Editor's note: As part of our coverage of the 2018 Asian Games to be held in Jakarta and Palembang, Indonesia from August 18 to September 2, we will be previewing the different national teams that will see action for the Philippines.
2014 Asian Games performance
Seven Filipinos competed in Karate in the 2014 Asian Games in Incheon, South Korea. Only one of them, however, was able to bring home a medal. Mae Soriano secured a bronze medal in the Women's -55 kg Kumite when she defeated Wong Song I of Macau, 11-3, in the quarterfinals. Sadly, she lost in the semifinals to Kazakhstan's Sabina Zharakova to the score 1-6. But she closed out the competition strongly by defeating Indonesia's Cok Istri Agung Sanistuarani, 11-3, in the bronze medal match.

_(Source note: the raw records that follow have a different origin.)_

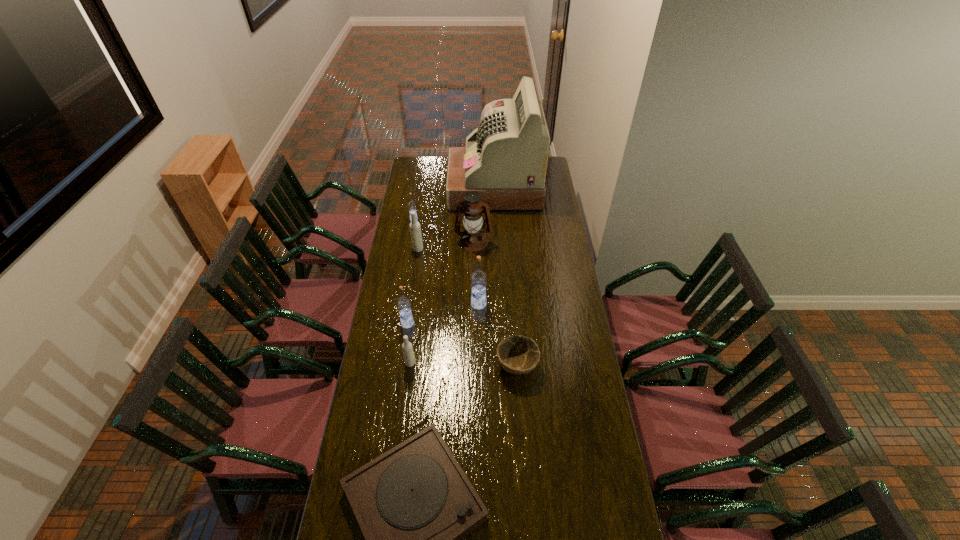 Locate which vodka is the second closest to the nearest vodka. Please provide its 2D coordinates. Your answer should be formatted as a tuple, i.e. [(x, y)], where the tuple contains the x and y coordinates of a point satisfying the conditions above.

[(478, 278)]

Image resolution: width=960 pixels, height=540 pixels. What are the coordinates of `the third closest blue vodka to the lantern` in the screenshot? It's located at (403, 303).

At what (x,y) coordinates should I click in order to perform the action: click on blue vodka that is the third closest to the shortest object. Please return your answer as a coordinate pair (x, y). The height and width of the screenshot is (540, 960). Looking at the image, I should click on (411, 205).

Find the location of `vacant area that satisfies the following two spatial constraints: 1. on the front side of the seventh shortest object; 2. on the right side of the farther white vodka`. vacant area that satisfies the following two spatial constraints: 1. on the front side of the seventh shortest object; 2. on the right side of the farther white vodka is located at coordinates (410, 304).

This screenshot has width=960, height=540. In order to click on vacant position in the image that satisfies the following two spatial constraints: 1. on the front side of the second smallest blue vodka; 2. on the right side of the farthest blue vodka in this screenshot , I will do pos(396,323).

This screenshot has width=960, height=540. I want to click on free space that satisfies the following two spatial constraints: 1. on the operating side of the farthest object; 2. on the front side of the fifth farthest object, so click(x=499, y=304). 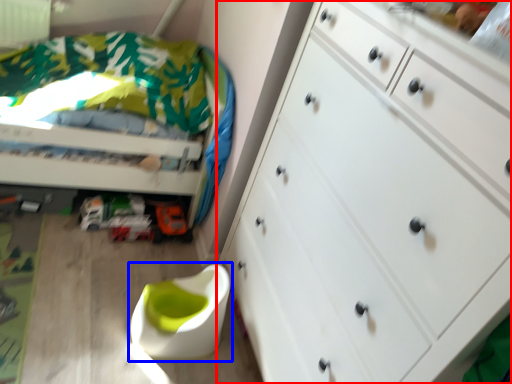 Question: Which object appears closest to the camera in this image, chest of drawers (highlighted by a red box) or swivel chair (highlighted by a blue box)?

Choices:
 (A) chest of drawers
 (B) swivel chair

Answer: (A) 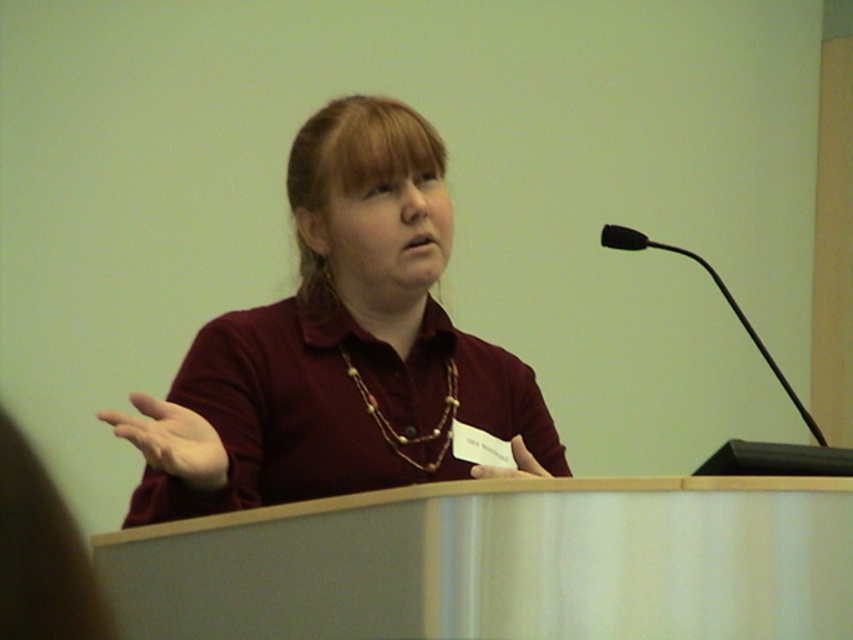 Question: Does maroon fabric shirt at center appear on the right side of brown beaded necklace at center?

Choices:
 (A) no
 (B) yes

Answer: (B)

Question: Is the position of maroon fabric shirt at center less distant than that of brown beaded necklace at center?

Choices:
 (A) yes
 (B) no

Answer: (A)

Question: Does maroon fabric shirt at center lie in front of brown beaded necklace at center?

Choices:
 (A) no
 (B) yes

Answer: (B) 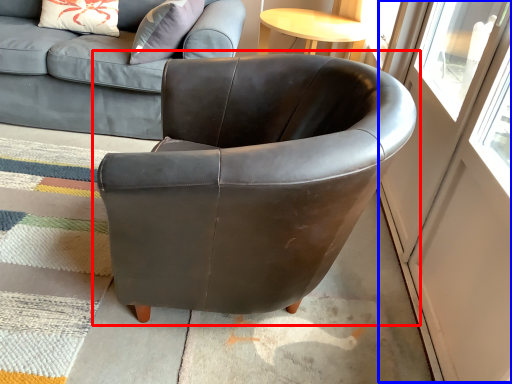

2018 Asian Games representatives
Mae Soriano (-55kg kumite)
Junna Tsukii (-50kg kumite)
Jayson Macaalay (-60kg kumite)
Sharief Afif (-84kg kumite)
James Delos Santos (Men's Individual Kata)
Just four months ago, Philippine Karate was in turmoil after the former local governing body, Philippine Karatedo Federation, was caught in controversy concerning alleged misuse of funds. The issue grew so big that it led to the group's disaffiliation from the World Karate Federation.
With the country in need of a new governing body, former national team member Ricky Lim founded Karate Pilipinas (KP).
"I started taking over last May in the Philippine National Games (PNG)," said Lim, the President of Karate Pilipinas. "I was assigned to be the tournament director and then the Philippine Sports Commission (PSC) recognized me as the leader of the new federation."
As a karateka himself, Lim was familiar with the struggles and frustrations of the athletes. He also understood the grind that they needed to go through in order to improve. He had major plans in revamping the program, hoping to give Philippine Karate a fresh start.
One of the new federation's initial moves was to bring in new personnel. They introduced two new coaches in Japanese Shin Tsukii and former Philippine national team member Sonny Montalvo. They also added more athletes while keeping the core of the previous national team.
"The first time we went out, I brought them to the Indonesian Open last May. It was just an open championship but Indonesians are high-level karatekas so I thought it would be good," Lim shared. "However, their national team players did not compete. So we were able to dominate."
In the national team's first competition under KP, they were able to bring home 12 gold medals and the overall championship. The success they experienced there was all the convincing the athletes needed to fully trust the new federation.
"Last June, we held training camp in Japan. They practiced three times for a total of 8-9 hours per day," said Lim. "They would wake up and train, have a one-hour break then train again, have a three-hour break and then train again. That was their daily routine for two weeks."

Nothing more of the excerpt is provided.